Lo maunya gimana? Lagian, kemaren pas gue pinjem hape lo buat nelpon, gak ada
masalah kan? Lumayan lama juga kan tuh?”
Zagar
menjadi diam setelah mendengar perkataan Bagas barusan. “Iya juga sih?” Katanya
membenarkan. “Tapi kok bisa gitu ya?” Tanya Zagar lagi.
Gantian
Bagas yang diem. Bukan karena gak bisa menjawab pertanyaan Zagar, tapi lebih
karena nih anak bingung mau ngejawab apa. “Kebanyakan dosa kali tuh sama abang
lo?” ujar Bagas akhirnya sambil beranjak dari sana sebelum Zagar nanya yang aneh-aneh
lagi.
Sementara
Zagar sendiri lagi sibuk pasang tampang bingung. Sibuk juga mencerna ucapan
Bagas tadi. “Lho? Abang gue kan si Bagas.” Zagar akhirnya menyadari. “Berarti
gue banyak dosa sama lo donk?” kata Zagar lagi yang kali ini sadar Bagas sudah
tidak disampingnya. “Enak aja! Wooii… Gas.” Zagar mengejar Bagas yang sudah
cukup jauh meninggalkannya. “Jangan kabur lo. Ada juga lo yang banyak dosa sama
gue.”
Gak
ada yang mau ngalah…
@@@
Dari
arah tangga Nalula mendengar suara langkah kaki seseorang. Semakin lama suara
itu semakin terdengar jelas mendekat ke arahnya. Nalula semakin panic. Sampai
akhirnya ia memutuskan untuk berjalan menuju tangga yang memang satu-satunya di
gedung tersebut.
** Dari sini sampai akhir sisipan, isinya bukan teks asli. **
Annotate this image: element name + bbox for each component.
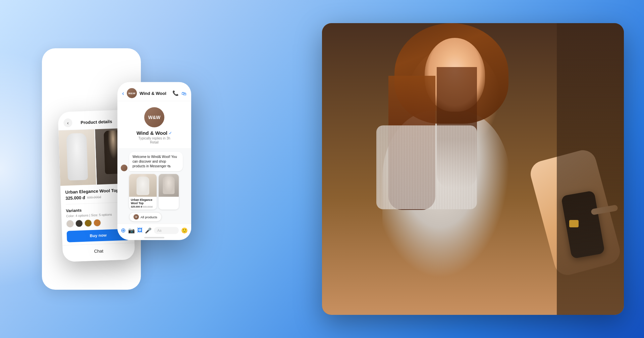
price-original: 600.000đ	[87, 195, 101, 199]
chat-message-row: Welcome to Wind& Wool! You can discover …	[121, 152, 188, 171]
chat-bottom-button[interactable]: Chat	[62, 243, 135, 259]
verified-badge: ✓	[169, 130, 172, 135]
product-card-1-orig: 600.000đ	[143, 206, 153, 208]
price-current: 325.000 đ	[65, 195, 85, 201]
photo-card	[322, 23, 624, 315]
image-toolbar-icon[interactable]: 🖼	[137, 227, 143, 233]
product-cards-row: Urban Elegance Wool Top 325.000 đ 600.00…	[129, 174, 188, 210]
emoji-toolbar-icon[interactable]: 🙂	[181, 227, 188, 234]
store-avatar-small: W&W	[127, 88, 137, 98]
product-card-2[interactable]	[159, 174, 179, 210]
messenger-header: ‹ W&W Wind & Wool 📞 🛍	[117, 86, 191, 101]
sender-avatar	[121, 165, 127, 171]
variant-color-1[interactable]	[66, 220, 74, 228]
variant-color-4[interactable]	[93, 219, 101, 227]
product-image-1	[58, 129, 96, 186]
variants-label: Variants	[66, 208, 82, 213]
variant-color-3[interactable]	[84, 219, 92, 227]
reply-time: Typically replies in 3h	[122, 136, 186, 140]
store-name-large: Wind & Wool	[137, 130, 167, 136]
back-button-phone1[interactable]: ‹	[63, 118, 72, 127]
store-category: Retail	[122, 140, 186, 144]
messenger-toolbar: ⊕ 📷 🖼 🎤 Aa 🙂	[117, 224, 191, 237]
messenger-store-name: Wind & Wool	[140, 91, 170, 96]
store-profile: W&W Wind & Wool ✓ Typically replies in 3…	[117, 101, 191, 149]
all-products-button[interactable]: W All products	[129, 212, 162, 222]
camera-toolbar-icon[interactable]: 📷	[128, 227, 135, 234]
chat-area: Welcome to Wind& Wool! You can discover …	[117, 149, 191, 224]
product-details-title: Product details	[80, 119, 112, 125]
phone-messenger: ‹ W&W Wind & Wool 📞 🛍 W&W Wind & Wool ✓ …	[117, 82, 191, 240]
phone-icon[interactable]: 📞	[172, 90, 179, 96]
product-card-1[interactable]: Urban Elegance Wool Top 325.000 đ 600.00…	[129, 174, 157, 210]
product-card-1-name: Urban Elegance Wool Top	[131, 198, 155, 205]
messenger-back-button[interactable]: ‹	[122, 90, 124, 97]
message-input[interactable]: Aa	[154, 227, 179, 234]
add-icon[interactable]: ⊕	[121, 227, 126, 234]
mic-toolbar-icon[interactable]: 🎤	[145, 227, 152, 234]
chat-bubble: Welcome to Wind& Wool! You can discover …	[129, 152, 183, 171]
product-card-1-price: 325.000 đ	[131, 205, 142, 208]
variant-color-2[interactable]	[75, 220, 83, 227]
cart-icon[interactable]: 🛍	[181, 90, 186, 96]
store-avatar-large: W&W	[144, 107, 164, 127]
Nalula siap berbelok di samping tembok sebuah kelas.
“Nal?”
sosok Danu mengagetkannya hingga membuat Nalula menjatuhkan buku filenya.
‘Ah,
parah! Danu!’ gumam Nalula dalam hati.
“Dari
mana, Nal?”
“Itu…”
Nalula menunjuk ke belakang tanpa menoleh. “Dari kelas, tadi ada yang
ketinggalan. Lo sendiri mau kemana, Dan?” Nalula sedikit berusaha mengalihkan
pembicaraan Danu.
“Kok
sama sih? Gue juga ada yang ketinggalan di kelas.”
Kini
Nalula tercengang mendapati tulisan yang menunjukkan ruang kelasnya—2 ipa 2—di
arah belakang Danu.
“Tapi,
Nal. Bukannya kelas kita…”
“Sorry
ya. Gue buru-buru.” Sergah Nalula sebelum Danu menunjuk ke arah kelas mereka
yang sebenarnya. “Kharis udah nunggu di depan.” Nalula kembali beralasan. Ia
segera meninggalkan Danu sebelum Danu berkata apa-apa lagi.
Danu
tak bisa menghalangi Nalula. Ia hanya bisa mengikuti gerak langkah Nalula
sampai menghilang di bawah tangga. Dan sampai Danu benar-benar tak melihat
sosok Nalula dari atas balkon.
@@@
Nalula
masih panic dengan kejadian barusan. Sambil setangah berlari, sesekali Nalula
menoleh kebelakang. Mungkin takut Danu mengejar. Sementara di luar gerbang, ada
Firant yang menunggu dan siap dengan motornya.
“Udah
selesai, Nal?” Tanya Firant begitu tau Nalula udah duduk di jok belakang
motornya.
“Iya, udah. Ayo cepet balik.” Pinta
Nalula. Tapi matanya masih sesekali menoleh kebelakang meski Firant udah
menjalankan motornya.
Saking paniknya, Nalula tak menyadari
kehadiran Ilan, Riva dan Reva yang berada tidak terlalu jauh dari Firant
memarkirkan motornya.
“Itu bukannya Nalula?” ujar Riva yang
duduk di atas motornya.
“Kok sama Firant? Mereka saling kenal?”
Reva yang duduk di jok belakang motor Riva, ikut angkat bicara.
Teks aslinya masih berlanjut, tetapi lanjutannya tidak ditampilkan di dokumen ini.